Ces ouvrages ne rendirent cependant pas aux Juifs, à l’heure des épreuves, les services que leurs auteurs en attendaient. C’est que les écrits ne suffisaient pas. Il aurait fallu des hommes énergiques, de caractère ferme et de haute intelligence, pour élever.jusqu’à eux la partie la plus instruite de la population juive, lui faire partager leurs propres sentiments et l’associer à eux pour diriger le judaïsme. Mais l’anathème lancé contre les études profanes avait produit son effet.
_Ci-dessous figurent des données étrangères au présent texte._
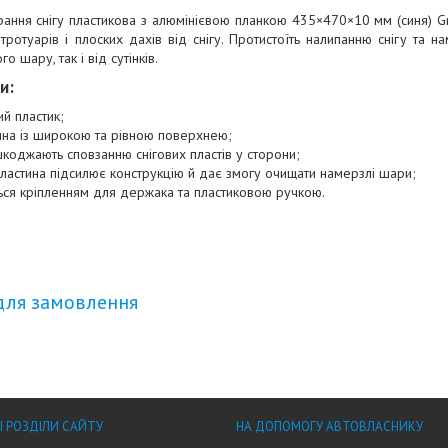
ання снігу пластикова з алюмінієвою планкою 435×470×10 мм (синя) 
, тротуарів і плоских дахів від снігу. Протистоїть налипанню снігу та
о шару, так і від сутінків.
и:
й пластик;
ина із широкою та рівною поверхнею;
коджають сповзанню снігових пластів у сторони;
пластина підсилює конструкцію й дає змогу очищати намерзлі шари;
ься кріпленням для держака та пластиковою ручкою.
для замовлення
І РОЗДІЛИ САЙТУ
НА ДОПОМОГУ АВТОВЛАСНИКУ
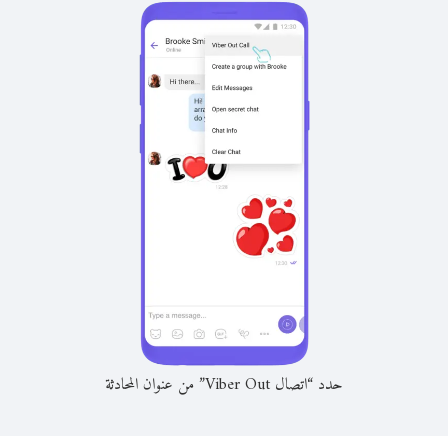
حدد “اتصال Viber Out” من عنوان المحادثة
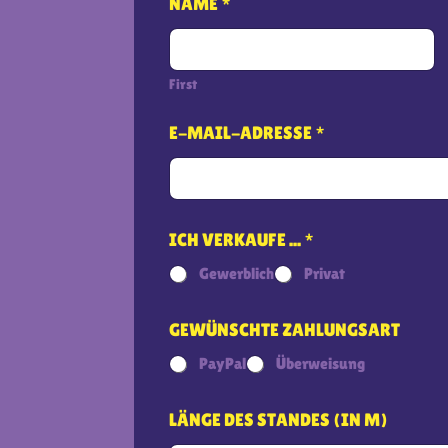
NAME
*
First
E-MAIL-ADRESSE
*
ICH VERKAUFE ...
*
Gewerblich
Privat
GEWÜNSCHTE ZAHLUNGSART
PayPal
Überweisung
LÄNGE DES STANDES (IN M)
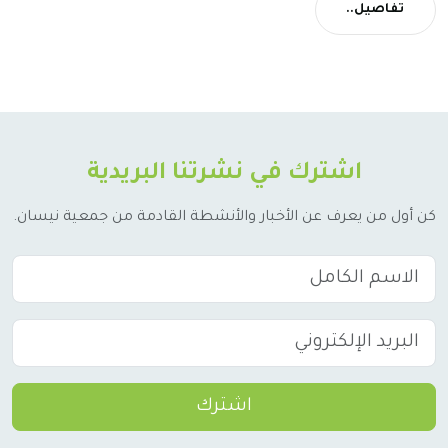
تفاصيل..
اشترك في نشرتنا البريدية
كن أول من يعرف عن الأخبار والأنشطة القادمة من جمعية نيسان.
اشترك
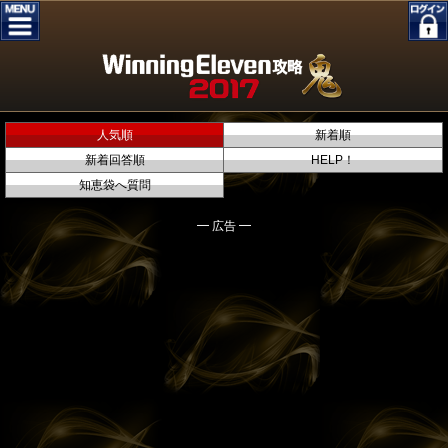
人気順
新着順
新着回答順
HELP！
知恵袋へ質問
━ 広告 ━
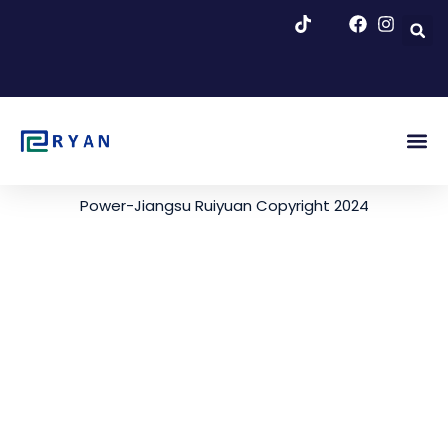
跳
至
内
容
About Us
Blog & Ne
Power-Jiangsu Ruiyuan Copyright 2024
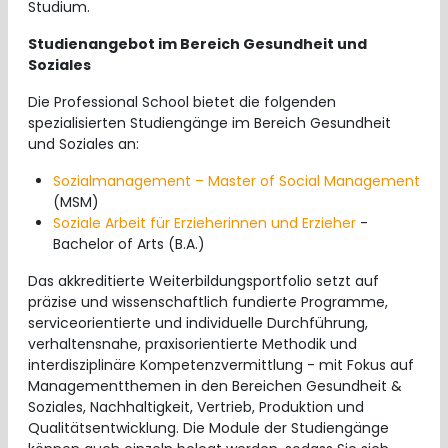
Studium.
Studienangebot im Bereich Gesundheit und
Soziales
Die Professional School bietet die folgenden
spezialisierten Studiengänge im Bereich Gesundheit
und Soziales an:
Sozialmanagement – Master of Social Management
(MSM)
Soziale Arbeit für Erzieherinnen und Erzieher
-
Bachelor of Arts (B.A.)
Das akkreditierte Weiterbildungsportfolio setzt auf
präzise und wissenschaftlich fundierte Programme,
serviceorientierte und individuelle Durchführung,
verhaltensnahe, praxisorientierte Methodik und
interdisziplinäre Kompetenzvermittlung - mit Fokus auf
Managementthemen in den Bereichen Gesundheit &
Soziales, Nachhaltigkeit, Vertrieb, Produktion und
Qualitätsentwicklung. Die Module der Studiengänge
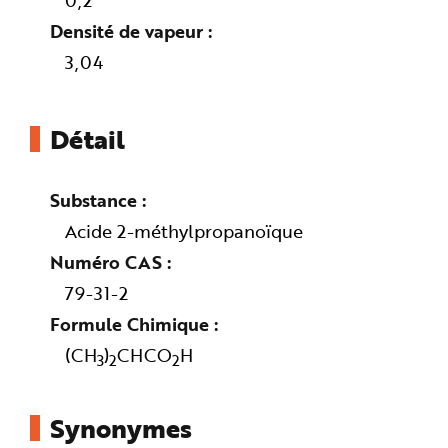
0,2
e
Densité de vapeur
3,04
Détail
Substance
Acide 2-méthylpropanoïque
Numéro CAS
79-31-2
Formule Chimique
(CH
)
CHCO
H
3
2
2
Synonymes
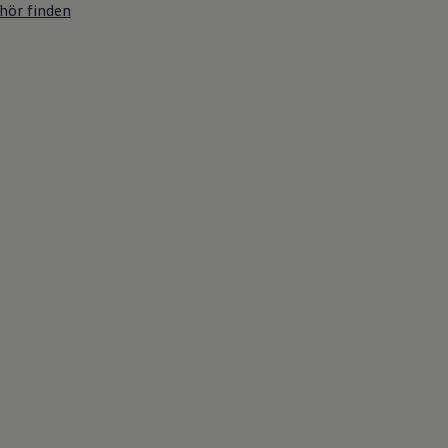
hör finden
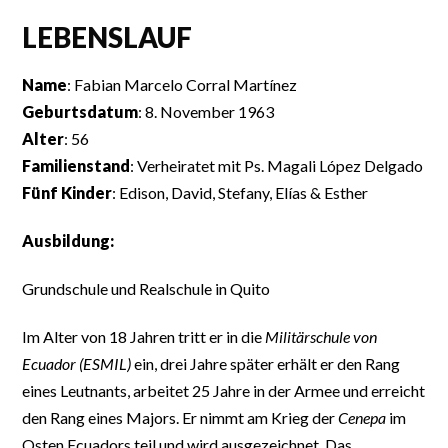
LEBENSLAUF
Name
: Fabian Marcelo Corral Martínez
Geburtsdatum
: 8. November 1963
Alter
: 56
Familienstand
: Verheiratet mit Ps. Magali López Delgado
Fünf Kinder
: Edison, David, Stefany, Elías & Esther
Ausbildung:
Grundschule und Realschule in Quito
Im Alter von 18 Jahren tritt er in die
Militärschule von
Ecuador (ESMIL)
ein, drei Jahre später erhält er den Rang
eines Leutnants, arbeitet 25 Jahre in der Armee und erreicht
den Rang eines Majors. Er nimmt am Krieg der
Cenepa
im
Osten Ecuadors teil und wird ausgezeichnet. Das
Grâce à lui, la génération de cette époque était composée d’hommes médiocres, manquant de la pénétration nécessaire pour se rendre un compte exact des événements, pénétration que les spéculations philosophiques peuvent seules donner à l’esprit. La foi elle-même souffrait de ce que les croyants eussent été enfermés dans le domaine étroit du Talmud.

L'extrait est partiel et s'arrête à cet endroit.